◆ WHAT YOU NEED TO DO ◆
Whenever a line in the data contains "שטוען", show that line.

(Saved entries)
────────────────────────────────────────

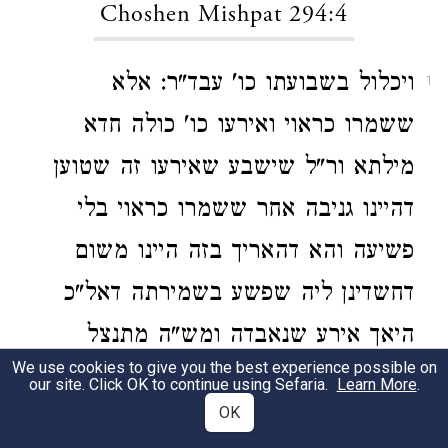
Choshen Mishpat 294:4
ויכלול בשבועתו כו' עבד"ר: אלא
1
ששמרו כראוי ואירעו כו' כולה חדא
מילתא ור"ל שישבע שאירעו זה שטוען
דהיינו גניבה אחר ששמרו כראוי בלי
פשיעה והא דהאריך בזה היינו משום
דחשדינן ליה שפשע בשמירתה דאל"כ
היאך אירע שנאבדה ומש"ה מתנצל
We use cookies to give you the best experience possible on
בשבועה ואומר ששמרו כראוי ואירעו זה
our site. Click OK to continue using Sefaria.
Learn More
.
OK
שטוען ועד"ר: ושלא שלח בה יד שאם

────────────────────────────────────────

◆ TASK RESPONSE ◆
מילתא ור"ל שישבע שאירעו זה שטוען
שטוען ועד"ר: ושלא שלח בה יד שאם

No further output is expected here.